Incendio in un capannone: il conduttore non risponde se è provata la causazione da parte di un terzo, anche se ignoto

Con sentenza n. 25221 del 15 dicembre 2015 la Sezione III della Corte di Cassazione affronta il tema della responsabilità del conduttore per perdita o deterioramento della cosa locata ex art. 1588 c.c. nella particolare fattispecie dell'incendio di un capannone.

Riconoscendo il principio della presunzione di colpa a carico del conduttore, il quale può liberarsi della responsabilità oggettivamente attribuitagli dalla norma solo dimostrando che la causa dell'incendio, identificata in modo positivo e concreto, non sia a lui imputabile, la Corte ritiene non sufficiente a tal fine l'avvenuta esclusione della sua responsabilità in sede penale.

Tale circostanza, sostiene la Corte, non comporta di per sé l'identificazione della causa dell'incendio, occorrendo che questa sia nota e possa dirsi non addebitabile al conduttore.

Riprendendo un precedente in tal senso (Cass. n. 15721/15), secondo il Collegio, ciò che rileva ai fini della prova liberatoria è l'accertamento, secondo gli standards probatori del nesso eziologico propri del procedimento civile, improntati al "più probabile che non", che l'incendio sia ascrivibile ad un terzo, non essendo invece rilevante che si conosca la sua identità.

Diversamente ragionando, prosegue la Corte, il conduttore verrebbe a rispondere non di un inadempimento contrattuale (mancata o difettosa custodia e vigilanza sulla cosa locata), ma dell'insuccesso dell'attività di indagine, il cui compimento e la cui responsabilità non gravano su di lui. 

In altre parole, il caso fortuito, e dunque la dimostrazione della non imputabilità dell'incendio al conduttore ex art. 1588 c.c., è configurato già solo con l'accertamento positivo dell'origine dell'incendio in una causa comunque non imputabile al conduttore, senza che rilevi la mancata identificazione del terzo responsabile.
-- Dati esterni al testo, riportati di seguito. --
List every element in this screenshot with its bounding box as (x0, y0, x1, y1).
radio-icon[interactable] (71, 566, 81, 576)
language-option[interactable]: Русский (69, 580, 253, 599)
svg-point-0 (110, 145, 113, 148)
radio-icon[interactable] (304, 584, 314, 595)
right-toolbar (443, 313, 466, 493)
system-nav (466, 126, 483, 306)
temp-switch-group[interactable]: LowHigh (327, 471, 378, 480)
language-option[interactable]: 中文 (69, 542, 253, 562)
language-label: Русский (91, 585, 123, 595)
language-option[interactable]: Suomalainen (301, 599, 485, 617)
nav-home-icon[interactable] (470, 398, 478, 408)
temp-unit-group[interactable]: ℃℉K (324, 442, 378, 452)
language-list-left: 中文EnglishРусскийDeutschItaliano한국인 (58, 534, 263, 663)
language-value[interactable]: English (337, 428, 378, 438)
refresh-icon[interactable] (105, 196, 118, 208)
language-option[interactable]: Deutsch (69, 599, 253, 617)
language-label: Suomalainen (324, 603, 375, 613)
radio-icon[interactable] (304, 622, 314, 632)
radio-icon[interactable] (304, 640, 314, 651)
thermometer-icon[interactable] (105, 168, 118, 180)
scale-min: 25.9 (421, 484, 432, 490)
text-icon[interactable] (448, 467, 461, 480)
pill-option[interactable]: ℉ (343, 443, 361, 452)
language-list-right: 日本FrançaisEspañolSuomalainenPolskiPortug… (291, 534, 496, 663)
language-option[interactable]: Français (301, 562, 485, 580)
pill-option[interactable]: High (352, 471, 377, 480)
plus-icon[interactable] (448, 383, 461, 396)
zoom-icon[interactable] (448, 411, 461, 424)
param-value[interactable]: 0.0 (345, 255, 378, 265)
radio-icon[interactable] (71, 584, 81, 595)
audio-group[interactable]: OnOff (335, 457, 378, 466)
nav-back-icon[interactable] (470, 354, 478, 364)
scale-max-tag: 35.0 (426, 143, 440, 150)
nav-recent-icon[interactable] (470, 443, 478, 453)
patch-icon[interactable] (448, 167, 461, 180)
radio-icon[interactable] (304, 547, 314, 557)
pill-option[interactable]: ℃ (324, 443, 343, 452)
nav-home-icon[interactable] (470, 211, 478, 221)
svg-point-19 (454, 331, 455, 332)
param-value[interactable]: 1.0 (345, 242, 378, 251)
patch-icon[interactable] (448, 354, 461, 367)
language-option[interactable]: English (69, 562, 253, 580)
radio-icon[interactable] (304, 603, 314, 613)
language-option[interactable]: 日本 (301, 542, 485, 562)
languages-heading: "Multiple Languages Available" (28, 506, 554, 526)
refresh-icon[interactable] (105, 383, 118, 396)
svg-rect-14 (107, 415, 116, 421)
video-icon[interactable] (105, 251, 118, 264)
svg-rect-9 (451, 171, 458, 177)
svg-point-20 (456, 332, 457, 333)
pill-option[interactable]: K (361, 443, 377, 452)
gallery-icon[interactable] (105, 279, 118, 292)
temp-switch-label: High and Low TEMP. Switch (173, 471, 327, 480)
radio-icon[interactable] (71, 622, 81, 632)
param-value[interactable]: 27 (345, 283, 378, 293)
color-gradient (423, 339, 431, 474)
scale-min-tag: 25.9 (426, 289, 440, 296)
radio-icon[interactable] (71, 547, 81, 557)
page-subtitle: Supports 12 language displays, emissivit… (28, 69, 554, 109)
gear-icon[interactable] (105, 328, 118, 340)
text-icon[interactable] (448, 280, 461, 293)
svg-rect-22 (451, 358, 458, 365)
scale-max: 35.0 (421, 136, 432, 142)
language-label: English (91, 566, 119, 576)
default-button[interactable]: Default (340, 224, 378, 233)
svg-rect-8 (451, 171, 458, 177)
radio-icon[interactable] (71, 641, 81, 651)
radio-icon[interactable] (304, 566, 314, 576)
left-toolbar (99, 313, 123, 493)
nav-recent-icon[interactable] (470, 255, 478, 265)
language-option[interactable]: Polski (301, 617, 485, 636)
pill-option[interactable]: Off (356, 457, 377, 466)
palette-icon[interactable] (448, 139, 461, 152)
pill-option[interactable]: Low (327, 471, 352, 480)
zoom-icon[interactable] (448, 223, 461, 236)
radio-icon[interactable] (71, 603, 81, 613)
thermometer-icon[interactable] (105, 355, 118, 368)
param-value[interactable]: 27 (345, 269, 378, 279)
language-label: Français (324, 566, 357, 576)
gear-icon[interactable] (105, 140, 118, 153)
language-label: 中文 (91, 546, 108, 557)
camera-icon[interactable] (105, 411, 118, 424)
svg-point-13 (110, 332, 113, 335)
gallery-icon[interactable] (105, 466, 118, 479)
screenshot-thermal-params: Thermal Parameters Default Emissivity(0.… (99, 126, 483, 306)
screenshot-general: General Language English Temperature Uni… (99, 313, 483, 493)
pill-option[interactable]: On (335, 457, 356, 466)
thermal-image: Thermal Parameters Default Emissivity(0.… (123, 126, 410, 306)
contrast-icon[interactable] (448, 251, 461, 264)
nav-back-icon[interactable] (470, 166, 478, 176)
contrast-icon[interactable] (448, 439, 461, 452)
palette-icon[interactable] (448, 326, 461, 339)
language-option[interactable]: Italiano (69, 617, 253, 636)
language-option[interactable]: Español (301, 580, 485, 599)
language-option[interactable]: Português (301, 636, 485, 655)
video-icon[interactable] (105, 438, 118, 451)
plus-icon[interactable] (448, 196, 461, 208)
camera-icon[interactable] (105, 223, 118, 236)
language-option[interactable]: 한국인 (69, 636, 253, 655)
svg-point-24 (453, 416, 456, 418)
La pronuncia n. 25221 del 15 dicembre 2015 della Sezione III della Corte di Cassazione, nonché i precedenti richiamati, sono rintracciabili sul sito della Corte all'indirizzo  http://www.italgiure.giustizia.it/sncass/..


Nascita indesiderata: risarcibilità del danno

Le Sezioni Unite, con sentenza n. 25767 del 22/12/2015, sulla responsabilità medica per nascita indesiderata, a risoluzione di contrasto giurisprudenziale, , hanno affermato che:

a) la madre ha l'onere di provare la volontà abortiva, ma può assolvere a suddetto onere anche mediante presunzioni semplici;
b) il nato con disabilità non è legittimato ad agire per il danno da "vita ingiusta", poiché il nostro ordinamento ignora il "diritto a non nascere se non sano".

La sentenza Sezioni Unite  n. 25767 del 22/12/2015 della Corte di Cassazione è rintracciabile sul sito della Corte di Cassazione all'indirizzo http://www.italgiure.giustizia.it/sncass/.

Divorzio: niente mantenimento per il figlio maggiorenne fuoricorso all'Università

Per giurisprudenza consolidata il dovere di mantenimento del figlio maggiorenne cessa ove il genitore onerato dia la prova che il figlio abbia raggiunto l'autosufficienza economica oppure che, pur posto nelle condizioni di addivenire ad una autonomia economica, non ne abbia tratto profitto, sottraendosi volontariamente allo svolgimento di una attività lavorativa adeguata e corrispondente alla professionalità acquisita.

Nella fattispecie, in applicazione di tale principio, la sezione I della Corte di Cassazione con sentenza n. 1858 del 1 febbraio 2016 ha confermato la revoca dell'assegno di mantenimento disposta dalla Corte d'Appello dopo aver evidenziato come i coniugi avessero dato ai propri figli l'opportunità di frequentare l'Università.

Entrambi fuoricorso, avevano dimostrato di non averne tratto alcun profitto.

Da ciò il venir meno della ratio del mantenimento.